● **What is needed**: All that is needed is each line of the entries holding the word "Ansprechzeit", copied as it stands.

Collected data
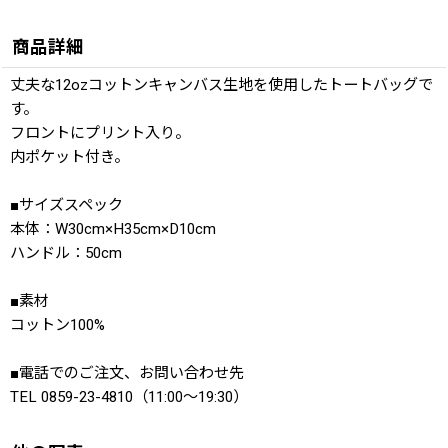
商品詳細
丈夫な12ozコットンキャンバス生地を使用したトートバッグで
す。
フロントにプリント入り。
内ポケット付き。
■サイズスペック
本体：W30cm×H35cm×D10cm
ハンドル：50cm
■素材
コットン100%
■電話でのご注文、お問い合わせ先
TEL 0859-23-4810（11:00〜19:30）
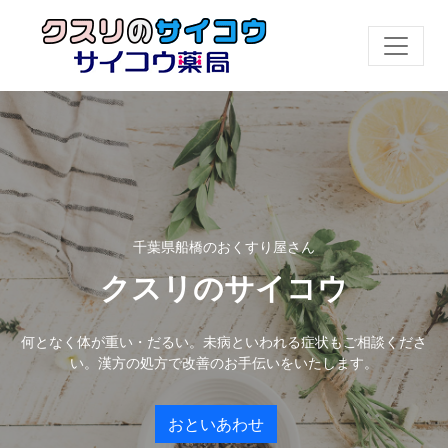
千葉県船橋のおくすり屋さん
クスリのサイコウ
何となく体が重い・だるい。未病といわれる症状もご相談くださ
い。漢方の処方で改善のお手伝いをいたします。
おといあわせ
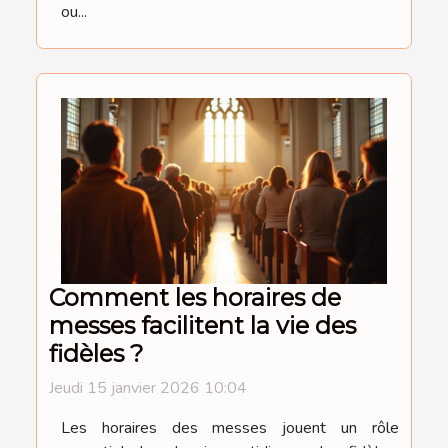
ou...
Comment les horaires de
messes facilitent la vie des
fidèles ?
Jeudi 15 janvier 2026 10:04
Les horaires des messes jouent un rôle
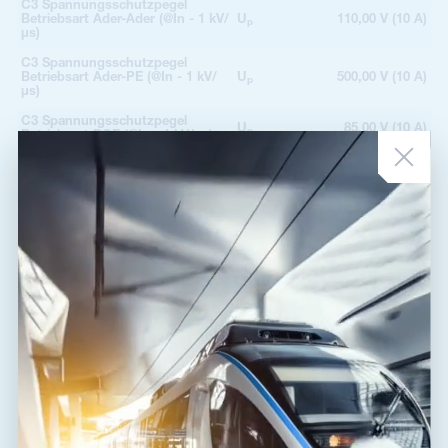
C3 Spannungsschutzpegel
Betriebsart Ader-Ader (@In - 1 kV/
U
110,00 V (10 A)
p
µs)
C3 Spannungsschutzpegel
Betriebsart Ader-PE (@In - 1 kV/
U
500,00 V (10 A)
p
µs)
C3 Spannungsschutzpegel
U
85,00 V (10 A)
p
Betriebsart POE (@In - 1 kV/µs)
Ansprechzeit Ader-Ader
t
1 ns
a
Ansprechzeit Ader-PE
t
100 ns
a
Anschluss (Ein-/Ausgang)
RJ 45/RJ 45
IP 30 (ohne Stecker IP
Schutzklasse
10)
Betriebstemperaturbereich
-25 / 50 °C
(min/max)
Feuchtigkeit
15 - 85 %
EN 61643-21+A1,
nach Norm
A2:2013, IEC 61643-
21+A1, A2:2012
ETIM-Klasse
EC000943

...

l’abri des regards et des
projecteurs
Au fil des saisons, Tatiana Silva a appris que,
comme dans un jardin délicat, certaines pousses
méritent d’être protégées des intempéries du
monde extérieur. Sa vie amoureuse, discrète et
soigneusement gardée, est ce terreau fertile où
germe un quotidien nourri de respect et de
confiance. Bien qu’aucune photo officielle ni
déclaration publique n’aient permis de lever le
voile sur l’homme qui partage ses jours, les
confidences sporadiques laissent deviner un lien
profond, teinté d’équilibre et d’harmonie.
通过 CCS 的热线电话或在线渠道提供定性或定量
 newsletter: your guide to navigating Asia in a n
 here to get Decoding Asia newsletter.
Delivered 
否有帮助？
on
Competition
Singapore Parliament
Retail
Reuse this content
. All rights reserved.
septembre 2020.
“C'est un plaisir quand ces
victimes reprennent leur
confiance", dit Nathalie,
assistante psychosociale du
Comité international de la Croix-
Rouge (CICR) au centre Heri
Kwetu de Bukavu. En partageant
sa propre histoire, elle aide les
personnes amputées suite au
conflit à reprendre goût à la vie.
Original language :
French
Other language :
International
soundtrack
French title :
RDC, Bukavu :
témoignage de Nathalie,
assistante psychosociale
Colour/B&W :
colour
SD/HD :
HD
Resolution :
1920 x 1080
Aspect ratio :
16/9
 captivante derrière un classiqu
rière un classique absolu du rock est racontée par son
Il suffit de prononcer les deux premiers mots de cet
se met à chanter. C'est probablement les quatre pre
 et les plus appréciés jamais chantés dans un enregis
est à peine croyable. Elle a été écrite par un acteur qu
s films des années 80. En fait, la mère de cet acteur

● **Task response**:
Ansprechzeit Ader-Ader
Ansprechzeit Ader-PE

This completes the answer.